The trend within the drug industry to conduct their experimental drug trials in poor countries is, as yet, in its infancy. But it is growing fast. Major drugmakers such as GlaxoSmithKline, Wyeth and Merck—already conducting between 30 and 50 percent of their experiments outside the United States and Western Europe—plan to step up the number of their foreign trials by up to 67 percent by 2006, according to
USA Today
. And while armies of clinical investigators in the United States shrink, dropping by 11 percent between 2001 and 2003, those abroad fatten, increasing by 8 percent over the same period, according to a 2005 study by the Tufts Center for Drug Development. “The outsourcing of drug research is beginning to accelerate,” reported the
Washington Post
in May 2005.
4

And all the pressures on the profit-driven industry, pushing it toward speed and ever-lower costs; Americans' contradictory love of new drugs and skittishness about participating in the experiments that make them possible; the increasing desperation of hordes of patients in developing countries deprived access to useful medicines; and the immediate financial needs of the cash-strapped public hospitals and clinics meant to serve them suggest the trend will only grow over the coming years. Many leaders in developing countries, faced with crumbling facilities, minuscule budgets, and towering health crises make arrangements for more industry trials, not fewer.

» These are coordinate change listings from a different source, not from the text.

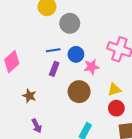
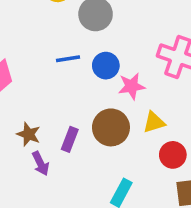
purple rectangle: (54, 69) -> (70, 139), moved
yellow triangle: (114, 90) -> (154, 122), moved
purple arrow: (37, 126) -> (41, 163), moved

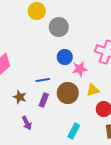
blue line: (68, 59) -> (43, 80), moved
purple arrow: (41, 163) -> (27, 123), moved

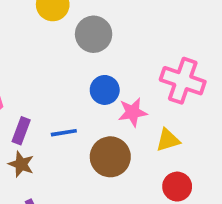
yellow triangle: (93, 90) -> (168, 140), moved
purple rectangle: (44, 100) -> (21, 131), moved

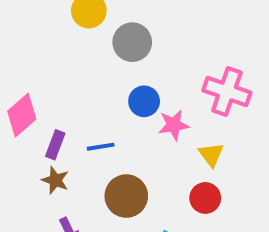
yellow triangle: (168, 140) -> (211, 155), turned -50
brown circle: (110, 157) -> (126, 196), moved
red circle: (177, 187) -> (205, 198), moved

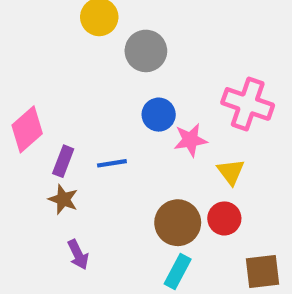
brown circle: (126, 196) -> (178, 223), moved

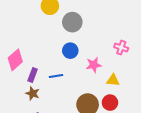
pink cross: (248, 104) -> (121, 48), size x0.6
blue circle: (159, 115) -> (70, 51), moved
yellow triangle: (231, 172) -> (113, 80), turned -48

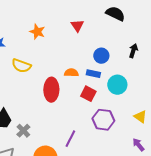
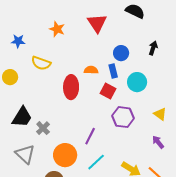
red triangle: (77, 26) -> (97, 23), size x1.5
blue rectangle: (93, 74) -> (113, 71), turned 64

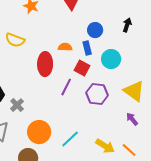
yellow triangle: (160, 114) -> (134, 91), size x1.6
purple line: (90, 136) -> (66, 87), moved

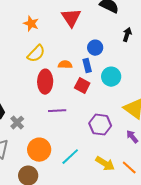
black arrow: (127, 25) -> (127, 35), moved
yellow semicircle: (15, 40) -> (36, 54), moved, turned -66
purple line: (66, 87) -> (57, 111), moved, turned 60
purple hexagon: (97, 94) -> (100, 125), moved

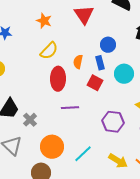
orange semicircle: (65, 65) -> (78, 62), turned -80

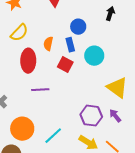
purple hexagon: (113, 122) -> (91, 116), moved

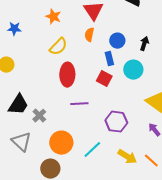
black arrow: (110, 14) -> (144, 44), moved
orange semicircle: (48, 44) -> (89, 35), moved
purple hexagon: (91, 116) -> (116, 122), moved

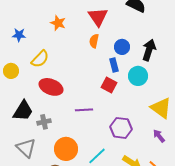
black arrow: (144, 44) -> (149, 50), size x1.5
yellow semicircle: (58, 47) -> (40, 59), moved
red ellipse: (67, 75) -> (51, 87), moved, turned -70
gray cross: (39, 116) -> (44, 122), turned 32

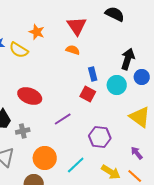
orange semicircle: (94, 41) -> (73, 50), turned 96
blue circle: (122, 47) -> (142, 77), moved
yellow semicircle: (40, 59) -> (19, 50), moved, turned 78
purple line: (84, 110) -> (63, 119), turned -30
purple arrow: (159, 136) -> (137, 153), moved

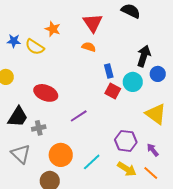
red square: (88, 94) -> (113, 91), moved
purple hexagon: (100, 137) -> (126, 141), moved

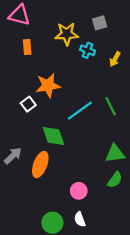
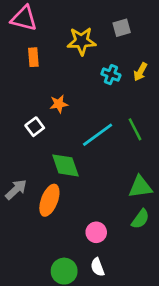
cyan cross: (88, 50) -> (111, 75), moved
orange star: (48, 85) -> (59, 104), size x0.6

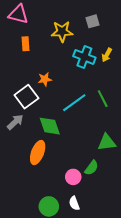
cyan cross: (111, 75) -> (84, 57), size x1.5
white square: (35, 127) -> (26, 97), size x1.6
gray arrow: (16, 190) -> (15, 122), moved
green semicircle: (140, 219) -> (92, 168), moved

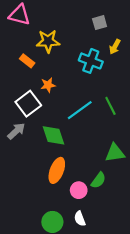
yellow star: (62, 32) -> (48, 41), moved
orange rectangle: (25, 44) -> (27, 61), moved, turned -48
yellow arrow: (107, 55) -> (115, 47), moved
orange ellipse: (38, 153) -> (57, 170), moved

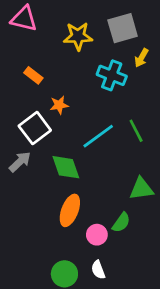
gray square: (100, 23) -> (123, 28), size x1.6
yellow star: (48, 41) -> (78, 36), moved

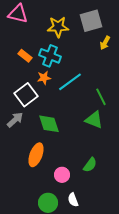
cyan cross: (112, 75) -> (50, 56), moved
cyan line: (98, 136) -> (70, 82), moved
green triangle: (141, 189) -> (94, 120), moved, turned 30
orange ellipse: (70, 210) -> (36, 155), moved
pink circle: (97, 235) -> (62, 175), moved

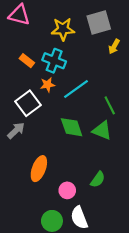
green diamond: (49, 124) -> (72, 127), moved
white semicircle: (73, 200) -> (79, 218), size x1.5

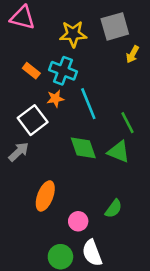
cyan line: (76, 89) -> (88, 104), turned -76

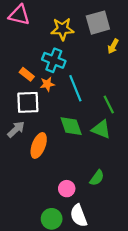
orange rectangle: (31, 71) -> (27, 74), moved
white square: (33, 120) -> (28, 102), turned 35
orange ellipse: (45, 196) -> (39, 145), moved

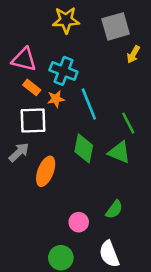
pink triangle: (19, 15) -> (24, 59), moved
yellow star: (62, 29) -> (66, 20), moved
green diamond: (71, 126) -> (84, 148), turned 30
white semicircle: (79, 216) -> (109, 254), moved

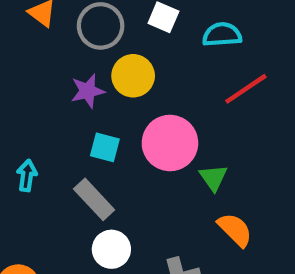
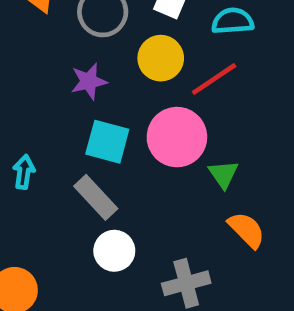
yellow circle: (133, 76) -> (161, 58), moved
red line: (246, 89) -> (214, 79), moved
cyan square: (105, 147) -> (107, 142), size x1.4

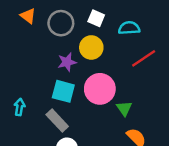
red line: (214, 79) -> (144, 58), moved
purple star: (89, 81) -> (67, 62), moved

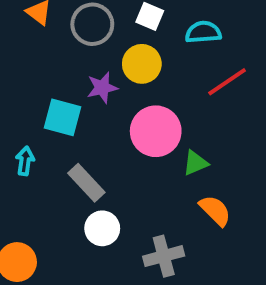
cyan square: (63, 91) -> (63, 117), moved
green triangle: (124, 108) -> (195, 163), turned 42

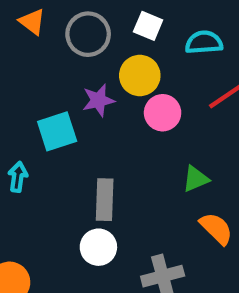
cyan square: (63, 117) -> (57, 131), turned -33
pink circle: (156, 131) -> (163, 113), moved, size x0.7
gray rectangle: (86, 183) -> (105, 200), moved, turned 45

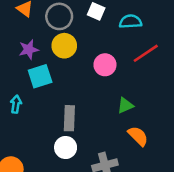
yellow circle: (140, 75) -> (64, 46), moved
purple star: (98, 100) -> (29, 50), moved

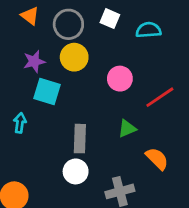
red line: (146, 53) -> (160, 97), moved
cyan square: (40, 76) -> (47, 91), turned 35
green triangle: (125, 106) -> (127, 129), moved

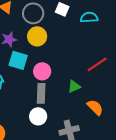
pink circle: (120, 79) -> (42, 71), moved

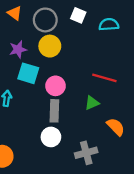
red line: (97, 64) -> (104, 78), moved, turned 50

It is a trend that cries out for public review. That's because the consequences of the multinational drug industry's trek into the developing world go far beyond the fates of the patients roped into their trials and then discarded afterward. After all, many will be helped, at least for the brief moments of their participation, and that is not insignificant.

More troubling are the potential implications for health care in poor countries. As clinical trials become an ever-larger cash cow for strapped hospitals and clinics, a larger portion of scarce resources gets diverted away from providing care. In many countries governments have stoked the trend by tightening up patent laws, easing ethics reviews of experiments, and converting medical record keeping into industry-friendly English. Nurses, doctors, and other clinicians already overwhelmed with needy patients find themselves with even less time for healing when institutional priorities shift from treating the ill to experimenting upon them for drug companies. And whether it is a quickie experiment or a well-intentioned study, if ethical oversight is shoddy or patient subjects uncomprehending of its purposes, the mistrust engendered runs deep, contaminating all of Western medicine's offerings, including life-saving vaccines and medicines.